Tag 8 - "Coffee organico" - Besuch auf einer Kaffeeplantage

8. Tag - "Coffee organico" - Besuch auf einer Kaffeeplantage

Nach dem Frühstück im Restaurant unseres Hotels in Butare machten wir uns auf die Spur nach dem Kaffee Arabica von Ruanda. Auf der Kaffeeplantage "HUYE Montain Coffee" erwartete uns die Reiseführerin mit frisch gekochtem Kaffee. Wir fuhren mit den Bussen bis kurz vor die Plantage den Berg hinauf. Unser Reiseführerin betonte am Anfang, dass Kaffee nur in Regionen mit 1500 - 2500 Höhenmetern überhaupt gedeihen kann. Dies merkten wir auch daran, dass der gesamte Weg durch die Plantage stets hoch hinaus führte. An mehreren Stationen erfuhren wir alles Wichtige zum afrikanischen Kaffee, seinem Anbau, den verschiedenen Sorten etc. Die Kooperative erhält die Kaffeebohnen insgesamt von 2000 Kaffeebauern und existiert seit 2012. Sie produziert fairen und biologischen Kaffee. An einer der Stationen zeigte die Führerin die traditionelle Form der Bohnenbearbeitung und bot uns danach den "Coffee handmade" zur Testung an. Der Weg führte über einen sehr einprägsamen und geschichtsträchtigen Felsen hoch hinaus zu einer traditionellen, großen Amphore, die Sinnbild ist für die Gemeinschaft der Kooperative (aus solchen Amphoren trinkt man in Ruanda Bananenwein, dabei wird man laut Reiseführerin nicht "trunken", sondern lediglich "excited"). 

Auf dem Weg vom Berg hinunter konnten wir an der "Waschstation" noch Halt machen und uns einen Überblick über diesen Schritt in der Verarbeitung der Bohnen machen. Auf Nachfrage wies die Führerin darauf hin, dass die Kooperative den Bauern pro kg gelieferte Bohnen 30 Cent bezahlt. Hier kann man an einer sehr passenden Stelle sich vor Augen führen, wie wichtig der Fairtrade-Gedanke ist angesichts solcher "Gewinnmargen". Zum Abschluss erhielten alle TeilnehmerInnen noch ein kleines Geschenk und es wurden dann doch sehr viele Kaffeepäckchen noch erworben für den Kaffeegenuss zu Hause in Deutschland. 

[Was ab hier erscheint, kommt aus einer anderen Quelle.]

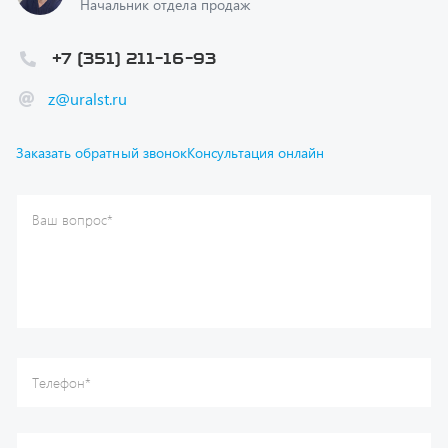
+7 (351) 211-16-93
z@uralst.ru
Заказать обратный звонок
Консультация онлайн
Ваш вопрос
*
Телефон
*
Ваше имя
*
Ваша почта
Я согласен(а) с
Политикой конфиденциальности
и даю
согласие на обработку моих персональных данных.
Отправить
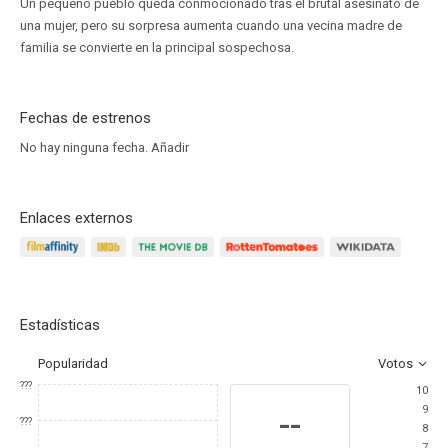
Un pequeño pueblo queda conmocionado tras el brutal asesinato de
una mujer, pero su sorpresa aumenta cuando una vecina madre de
familia se convierte en la principal sospechosa.
Fechas de estrenos
No hay ninguna fecha.
Añadir
Enlaces externos
Estadísticas
Popularidad
Votos
???
10
9
--
???
8
7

Ursprünglich sollte ich noch der Besuch des nationalgeographischen Museums in Butare anschließen, aber das Programm an der Kaffeeplantage samt Mittagessen war zeitlich dann doch zu umfangreich für einen weiteren Programmpunkt an diesem Tag. Dies wollen wir morgen früh dann direkt nachholen, bevor es weitergeht zur Genozid-Gedenkstätte in Gikorongo.

Eine Schülerin konnte leider nicht an der Tour teilnehmen, da sie sich nicht wohlfühlte. Herr Loch fuhr mit ihr ins nahe Krankenhaus, sie wurde untersucht und so lernten wir auch das freundliche, schnelle (!) und kompetente Gesundheitswesen in Ruanda kennen. Sie hat "lediglich" eine Angina und in der nächsten Apotheke konnten wir dann auch direkt die Medikamente bei einem sehr freundlichen Apotheker erwerben - toll!